(Saved entries)
====

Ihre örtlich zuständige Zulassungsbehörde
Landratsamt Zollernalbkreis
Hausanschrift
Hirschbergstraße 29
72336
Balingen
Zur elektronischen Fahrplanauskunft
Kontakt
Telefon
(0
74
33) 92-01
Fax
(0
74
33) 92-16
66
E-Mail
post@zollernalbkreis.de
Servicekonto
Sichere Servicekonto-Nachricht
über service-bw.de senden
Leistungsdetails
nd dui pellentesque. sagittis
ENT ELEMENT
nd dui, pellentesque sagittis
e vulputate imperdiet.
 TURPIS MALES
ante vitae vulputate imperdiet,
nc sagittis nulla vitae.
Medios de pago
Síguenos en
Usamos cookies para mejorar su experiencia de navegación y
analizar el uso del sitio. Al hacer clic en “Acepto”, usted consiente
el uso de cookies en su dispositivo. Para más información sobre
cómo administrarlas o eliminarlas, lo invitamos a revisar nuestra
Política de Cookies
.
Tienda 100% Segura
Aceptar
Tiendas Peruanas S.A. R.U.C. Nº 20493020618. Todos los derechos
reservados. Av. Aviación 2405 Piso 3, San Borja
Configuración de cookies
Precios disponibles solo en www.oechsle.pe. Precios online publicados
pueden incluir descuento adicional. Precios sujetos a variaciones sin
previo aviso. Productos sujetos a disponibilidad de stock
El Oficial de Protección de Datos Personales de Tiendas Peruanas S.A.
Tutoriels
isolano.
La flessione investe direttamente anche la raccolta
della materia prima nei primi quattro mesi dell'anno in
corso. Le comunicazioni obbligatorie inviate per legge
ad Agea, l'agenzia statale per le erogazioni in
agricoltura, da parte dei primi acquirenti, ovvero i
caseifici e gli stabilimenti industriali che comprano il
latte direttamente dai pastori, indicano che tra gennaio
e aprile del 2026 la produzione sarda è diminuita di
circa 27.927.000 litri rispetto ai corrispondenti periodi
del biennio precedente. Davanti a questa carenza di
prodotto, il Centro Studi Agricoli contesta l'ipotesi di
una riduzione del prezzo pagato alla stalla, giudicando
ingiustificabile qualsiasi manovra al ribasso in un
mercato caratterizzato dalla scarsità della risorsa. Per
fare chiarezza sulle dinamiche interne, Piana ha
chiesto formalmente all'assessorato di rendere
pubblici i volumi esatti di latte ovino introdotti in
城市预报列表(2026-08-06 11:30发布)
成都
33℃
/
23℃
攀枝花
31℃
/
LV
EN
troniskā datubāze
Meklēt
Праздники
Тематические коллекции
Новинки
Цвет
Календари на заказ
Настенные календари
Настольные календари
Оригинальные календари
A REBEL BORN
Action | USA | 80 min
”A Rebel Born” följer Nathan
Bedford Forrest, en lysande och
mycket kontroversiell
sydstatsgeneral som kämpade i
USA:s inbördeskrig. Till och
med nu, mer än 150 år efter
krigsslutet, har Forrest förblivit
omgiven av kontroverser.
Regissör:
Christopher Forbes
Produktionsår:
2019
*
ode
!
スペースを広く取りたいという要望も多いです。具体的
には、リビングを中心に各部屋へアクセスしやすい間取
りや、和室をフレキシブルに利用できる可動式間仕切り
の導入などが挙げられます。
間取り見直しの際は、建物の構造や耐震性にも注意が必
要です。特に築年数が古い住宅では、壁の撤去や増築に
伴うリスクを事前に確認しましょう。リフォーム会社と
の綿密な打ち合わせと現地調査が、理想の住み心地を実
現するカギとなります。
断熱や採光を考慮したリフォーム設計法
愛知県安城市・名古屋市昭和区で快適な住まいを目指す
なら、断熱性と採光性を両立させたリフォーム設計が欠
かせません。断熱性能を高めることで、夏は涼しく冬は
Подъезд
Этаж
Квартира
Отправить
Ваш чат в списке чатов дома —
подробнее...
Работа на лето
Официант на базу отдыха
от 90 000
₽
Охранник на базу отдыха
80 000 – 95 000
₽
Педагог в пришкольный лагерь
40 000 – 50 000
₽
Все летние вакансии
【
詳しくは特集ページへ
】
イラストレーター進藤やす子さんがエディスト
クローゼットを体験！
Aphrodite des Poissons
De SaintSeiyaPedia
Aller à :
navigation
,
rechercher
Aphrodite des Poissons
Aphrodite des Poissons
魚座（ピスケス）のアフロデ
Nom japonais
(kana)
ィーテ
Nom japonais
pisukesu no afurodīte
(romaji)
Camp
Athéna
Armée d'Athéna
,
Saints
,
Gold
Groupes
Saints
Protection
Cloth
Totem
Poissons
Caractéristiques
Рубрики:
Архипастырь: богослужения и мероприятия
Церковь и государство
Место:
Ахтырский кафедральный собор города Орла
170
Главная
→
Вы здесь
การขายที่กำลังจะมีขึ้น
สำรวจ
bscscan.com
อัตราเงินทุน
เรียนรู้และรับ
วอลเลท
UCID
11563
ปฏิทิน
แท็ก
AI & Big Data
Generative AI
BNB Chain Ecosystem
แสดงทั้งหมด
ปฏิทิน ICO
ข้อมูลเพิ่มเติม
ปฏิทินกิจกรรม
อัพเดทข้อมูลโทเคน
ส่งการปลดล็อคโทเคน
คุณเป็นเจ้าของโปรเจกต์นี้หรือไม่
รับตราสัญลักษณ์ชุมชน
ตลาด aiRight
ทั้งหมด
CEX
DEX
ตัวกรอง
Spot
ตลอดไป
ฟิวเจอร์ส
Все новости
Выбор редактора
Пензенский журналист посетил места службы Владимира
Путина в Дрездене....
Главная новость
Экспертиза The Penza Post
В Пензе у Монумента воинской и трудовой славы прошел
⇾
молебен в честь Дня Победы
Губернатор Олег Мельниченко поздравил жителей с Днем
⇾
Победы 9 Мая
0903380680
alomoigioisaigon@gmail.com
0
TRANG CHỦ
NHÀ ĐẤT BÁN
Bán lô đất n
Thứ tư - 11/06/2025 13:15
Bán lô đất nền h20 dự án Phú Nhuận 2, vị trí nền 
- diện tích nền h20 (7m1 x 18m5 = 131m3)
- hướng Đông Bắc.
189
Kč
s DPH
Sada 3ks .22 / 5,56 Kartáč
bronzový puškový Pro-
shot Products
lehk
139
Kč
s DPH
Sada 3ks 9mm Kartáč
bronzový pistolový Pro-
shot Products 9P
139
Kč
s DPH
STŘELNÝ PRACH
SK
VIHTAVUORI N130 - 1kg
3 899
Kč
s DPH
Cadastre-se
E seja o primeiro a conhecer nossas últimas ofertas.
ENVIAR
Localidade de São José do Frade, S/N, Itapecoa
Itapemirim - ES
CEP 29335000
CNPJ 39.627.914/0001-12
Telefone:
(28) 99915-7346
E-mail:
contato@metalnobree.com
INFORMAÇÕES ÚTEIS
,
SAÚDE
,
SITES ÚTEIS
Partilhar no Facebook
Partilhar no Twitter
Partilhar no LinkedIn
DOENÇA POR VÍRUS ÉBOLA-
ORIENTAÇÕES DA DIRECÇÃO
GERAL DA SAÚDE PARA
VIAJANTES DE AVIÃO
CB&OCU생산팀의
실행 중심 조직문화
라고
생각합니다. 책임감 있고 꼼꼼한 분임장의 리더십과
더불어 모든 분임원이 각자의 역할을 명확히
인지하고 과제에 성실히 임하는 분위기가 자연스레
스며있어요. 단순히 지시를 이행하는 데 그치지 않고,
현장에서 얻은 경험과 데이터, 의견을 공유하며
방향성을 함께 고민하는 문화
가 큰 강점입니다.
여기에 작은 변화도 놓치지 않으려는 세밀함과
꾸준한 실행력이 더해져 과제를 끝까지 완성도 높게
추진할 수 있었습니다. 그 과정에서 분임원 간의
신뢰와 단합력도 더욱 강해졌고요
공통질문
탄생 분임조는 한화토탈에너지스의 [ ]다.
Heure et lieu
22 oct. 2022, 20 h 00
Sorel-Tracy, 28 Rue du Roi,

====

Write the entries out a second time. Match them exactly.

Problem solution
Ihre örtlich zuständige Zulassungsbehörde
Landratsamt Zollernalbkreis
Hausanschrift
Hirschbergstraße 29
72336
Balingen
Zur elektronischen Fahrplanauskunft
Kontakt
Telefon
(0
74
33) 92-01
Fax
(0
74
33) 92-16
66
E-Mail
post@zollernalbkreis.de
Servicekonto
Sichere Servicekonto-Nachricht
über service-bw.de senden
Leistungsdetails
nd dui pellentesque. sagittis
ENT ELEMENT
nd dui, pellentesque sagittis
e vulputate imperdiet.
 TURPIS MALES
ante vitae vulputate imperdiet,
nc sagittis nulla vitae.
Medios de pago
Síguenos en
Usamos cookies para mejorar su experiencia de navegación y
analizar el uso del sitio. Al hacer clic en “Acepto”, usted consiente
el uso de cookies en su dispositivo. Para más información sobre
cómo administrarlas o eliminarlas, lo invitamos a revisar nuestra
Política de Cookies
.
Tienda 100% Segura
Aceptar
Tiendas Peruanas S.A. R.U.C. Nº 20493020618. Todos los derechos
reservados. Av. Aviación 2405 Piso 3, San Borja
Configuración de cookies
Precios disponibles solo en www.oechsle.pe. Precios online publicados
pueden incluir descuento adicional. Precios sujetos a variaciones sin
previo aviso. Productos sujetos a disponibilidad de stock
El Oficial de Protección de Datos Personales de Tiendas Peruanas S.A.
Tutoriels
isolano.
La flessione investe direttamente anche la raccolta
della materia prima nei primi quattro mesi dell'anno in
corso. Le comunicazioni obbligatorie inviate per legge
ad Agea, l'agenzia statale per le erogazioni in
agricoltura, da parte dei primi acquirenti, ovvero i
caseifici e gli stabilimenti industriali che comprano il
latte direttamente dai pastori, indicano che tra gennaio
e aprile del 2026 la produzione sarda è diminuita di
circa 27.927.000 litri rispetto ai corrispondenti periodi
del biennio precedente. Davanti a questa carenza di
prodotto, il Centro Studi Agricoli contesta l'ipotesi di
una riduzione del prezzo pagato alla stalla, giudicando
ingiustificabile qualsiasi manovra al ribasso in un
mercato caratterizzato dalla scarsità della risorsa. Per
fare chiarezza sulle dinamiche interne, Piana ha
chiesto formalmente all'assessorato di rendere
pubblici i volumi esatti di latte ovino introdotti in
城市预报列表(2026-08-06 11:30发布)
成都
33℃
/
23℃
攀枝花
31℃
/
LV
EN
troniskā datubāze
Meklēt
Праздники
Тематические коллекции
Новинки
Цвет
Календари на заказ
Настенные календари
Настольные календари
Оригинальные календари
A REBEL BORN
Action | USA | 80 min
”A Rebel Born” följer Nathan
Bedford Forrest, en lysande och
mycket kontroversiell
sydstatsgeneral som kämpade i
USA:s inbördeskrig. Till och
med nu, mer än 150 år efter
krigsslutet, har Forrest förblivit
omgiven av kontroverser.
Regissör:
Christopher Forbes
Produktionsår:
2019
*
ode
!
スペースを広く取りたいという要望も多いです。具体的
には、リビングを中心に各部屋へアクセスしやすい間取
りや、和室をフレキシブルに利用できる可動式間仕切り
の導入などが挙げられます。
間取り見直しの際は、建物の構造や耐震性にも注意が必
要です。特に築年数が古い住宅では、壁の撤去や増築に
伴うリスクを事前に確認しましょう。リフォーム会社と
の綿密な打ち合わせと現地調査が、理想の住み心地を実
現するカギとなります。
断熱や採光を考慮したリフォーム設計法
愛知県安城市・名古屋市昭和区で快適な住まいを目指す
なら、断熱性と採光性を両立させたリフォーム設計が欠
かせません。断熱性能を高めることで、夏は涼しく冬は
Подъезд
Этаж
Квартира
Отправить
Ваш чат в списке чатов дома —
подробнее...
Работа на лето
Официант на базу отдыха
от 90 000
₽
Охранник на базу отдыха
80 000 – 95 000
₽
Педагог в пришкольный лагерь
40 000 – 50 000
₽
Все летние вакансии
【
詳しくは特集ページへ
】
イラストレーター進藤やす子さんがエディスト
クローゼットを体験！
Aphrodite des Poissons
De SaintSeiyaPedia
Aller à :
navigation
,
rechercher
Aphrodite des Poissons
Aphrodite des Poissons
魚座（ピスケス）のアフロデ
Nom japonais
(kana)
ィーテ
Nom japonais
pisukesu no afurodīte
(romaji)
Camp
Athéna
Armée d'Athéna
,
Saints
,
Gold
Groupes
Saints
Protection
Cloth
Totem
Poissons
Caractéristiques
Рубрики:
Архипастырь: богослужения и мероприятия
Церковь и государство
Место:
Ахтырский кафедральный собор города Орла
170
Главная
→
Вы здесь
การขายที่กำลังจะมีขึ้น
สำรวจ
bscscan.com
อัตราเงินทุน
เรียนรู้และรับ
วอลเลท
UCID
11563
ปฏิทิน
แท็ก
AI & Big Data
Generative AI
BNB Chain Ecosystem
แสดงทั้งหมด
ปฏิทิน ICO
ข้อมูลเพิ่มเติม
ปฏิทินกิจกรรม
อัพเดทข้อมูลโทเคน
ส่งการปลดล็อคโทเคน
คุณเป็นเจ้าของโปรเจกต์นี้หรือไม่
รับตราสัญลักษณ์ชุมชน
ตลาด aiRight
ทั้งหมด
CEX
DEX
ตัวกรอง
Spot
ตลอดไป
ฟิวเจอร์ส
Все новости
Выбор редактора
Пензенский журналист посетил места службы Владимира
Путина в Дрездене....
Главная новость
Экспертиза The Penza Post
В Пензе у Монумента воинской и трудовой славы прошел
⇾
молебен в честь Дня Победы
Губернатор Олег Мельниченко поздравил жителей с Днем
⇾
Победы 9 Мая
0903380680
alomoigioisaigon@gmail.com
0
TRANG CHỦ
NHÀ ĐẤT BÁN
Bán lô đất n
Thứ tư - 11/06/2025 13:15
Bán lô đất nền h20 dự án Phú Nhuận 2, vị trí nền 
- diện tích nền h20 (7m1 x 18m5 = 131m3)
- hướng Đông Bắc.
189
Kč
s DPH
Sada 3ks .22 / 5,56 Kartáč
bronzový puškový Pro-
shot Products
lehk
139
Kč
s DPH
Sada 3ks 9mm Kartáč
bronzový pistolový Pro-
shot Products 9P
139
Kč
s DPH
STŘELNÝ PRACH
SK
VIHTAVUORI N130 - 1kg
3 899
Kč
s DPH
Cadastre-se
E seja o primeiro a conhecer nossas últimas ofertas.
ENVIAR
Localidade de São José do Frade, S/N, Itapecoa
Itapemirim - ES
CEP 29335000
CNPJ 39.627.914/0001-12
Telefone:
(28) 99915-7346
E-mail:
contato@metalnobree.com
INFORMAÇÕES ÚTEIS
,
SAÚDE
,
SITES ÚTEIS
Partilhar no Facebook
Partilhar no Twitter
Partilhar no LinkedIn
DOENÇA POR VÍRUS ÉBOLA-
ORIENTAÇÕES DA DIRECÇÃO
GERAL DA SAÚDE PARA
VIAJANTES DE AVIÃO
CB&OCU생산팀의
실행 중심 조직문화
라고
생각합니다. 책임감 있고 꼼꼼한 분임장의 리더십과
더불어 모든 분임원이 각자의 역할을 명확히
인지하고 과제에 성실히 임하는 분위기가 자연스레
스며있어요. 단순히 지시를 이행하는 데 그치지 않고,
현장에서 얻은 경험과 데이터, 의견을 공유하며
방향성을 함께 고민하는 문화
가 큰 강점입니다.
여기에 작은 변화도 놓치지 않으려는 세밀함과
꾸준한 실행력이 더해져 과제를 끝까지 완성도 높게
추진할 수 있었습니다. 그 과정에서 분임원 간의
신뢰와 단합력도 더욱 강해졌고요
공통질문
탄생 분임조는 한화토탈에너지스의 [ ]다.
Heure et lieu
22 oct. 2022, 20 h 00
Sorel-Tracy, 28 Rue du Roi,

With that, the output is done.